È stata un’impresa di sopravvivenza quasi fisiologicamente impossibile. E, secondo l’inchiesta britannica sul Titanic, fu perché il 33enne inglese ebbe la presenza di spirito di salutare il più grande disastro marittimo della storia ubriacandosi.

Per essere sicuri, una buona regola generale è che un uomo ubriaco di solito muore congelato più velocemente di un uomo sobrio.

La sensazione di calore di un bicchiere di brandy (e le guance rosse che a volte ne risultano) è causata dalla vasodilatazione, il fenomeno del sangue caldo che si precipita sulla superficie della pelle.

In una situazione di sopravvivenza, avere tutto quel sangue caldo lontano dagli organi vitali significa che chi beve è a maggior rischio di ipotermia.

Tuttavia, l’esperto canadese di ipotermia Gordon Giesbrecht calcola che nella temperatura di -2 C del Nord Atlantico, l’acqua era abbastanza fredda da stringere rapidamente i vasi sanguigni di Joughin e annullare qualsiasi effetto dell’alcol.

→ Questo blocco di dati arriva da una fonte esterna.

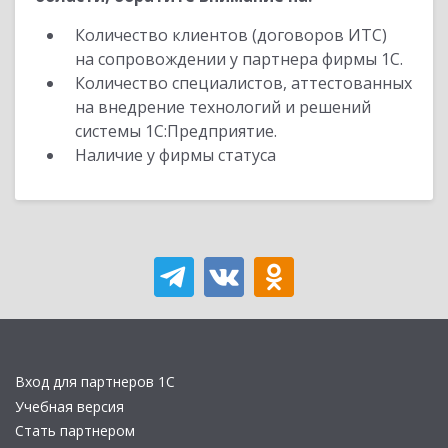
Количество клиентов (договоров ИТС)
на сопровождении у партнера фирмы 1С.
Количество специалистов, аттестованных
на внедрение технологий и решений
системы 1С:Предприятие.
Наличие у фирмы статуса
Вход для партнеров 1С
Учебная версия
Стать партнером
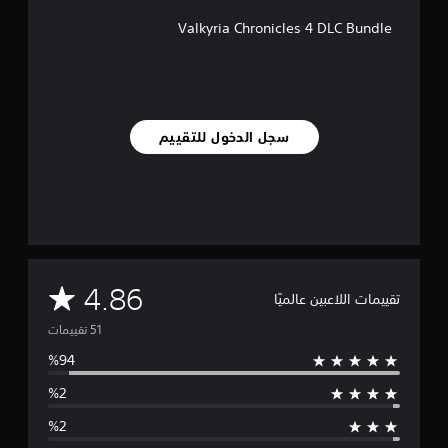
ل
Valkyria Chronicles 4 DLC Bundle
ي
5
1
م
ن
ا
سجل الدخول للتقييم
ل
ت
ق
ي
ي
م
ا
ت
م
4.86
تقييمات اللاعبين عالميًا
ت
و
س
ط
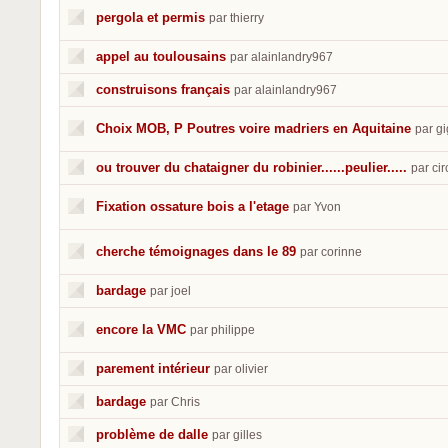
pergola et permis
par thierry
appel au toulousains
par alainlandry967
construisons français
par alainlandry967
Choix MOB, P Poutres voire madriers en Aquitaine
par gi
ou trouver du chataigner du robinier......peulier.....
par ci
Fixation ossature bois a l'etage
par Yvon
cherche témoignages dans le 89
par corinne
bardage
par joel
encore la VMC
par philippe
parement intérieur
par olivier
bardage
par Chris
problème de dalle
par gilles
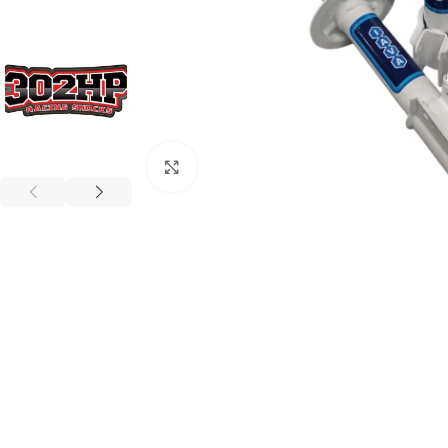
Haga Click para agrandar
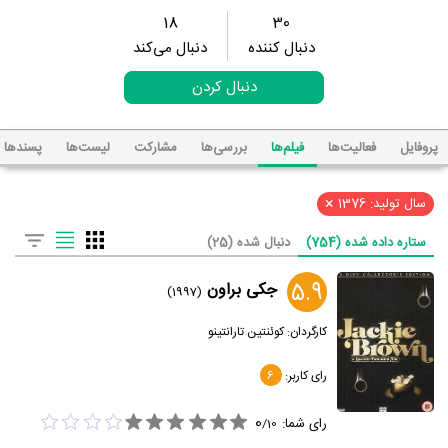
18
30
دنبال کننده
دنبال می‌کند
دنبال کردن
پروفایل
فعالیت‌ها
فیلم‌ها
بررسی‌ها
مشارکت
لیست‌ها
پسند‌ها
×
سال تولید: 1376
ستاره داده شده (754)
دنبال شده (25)
5.9
جکی براون
(1997)
کارگردان:
کوئنتین تارانتینو
رای کاربر:
6
0
رای شما:
/
10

Una delle ultime foto mai scattate del RMS Titanic. Photo by File

“A dosi basse o moderate di alcol, il freddo avrà la meglio”, ha detto Giesbrecht, un professore dell’Università di Manitoba che ha eseguito centinaia di studi di immersione in acqua fredda.

Quello che Joughin avrebbe avuto, tuttavia, è l’impressionante potere salvavita del coraggio liquido.

L’alcol rimane una delle principali cause di situazioni fatali per l’uomo, compreso il congelamento della morte. Tuttavia, le qualità rilassanti della droga sono state a lungo conosciute per dare agli esseri umani una sorprendente capacità di sopravvivere ai traumi.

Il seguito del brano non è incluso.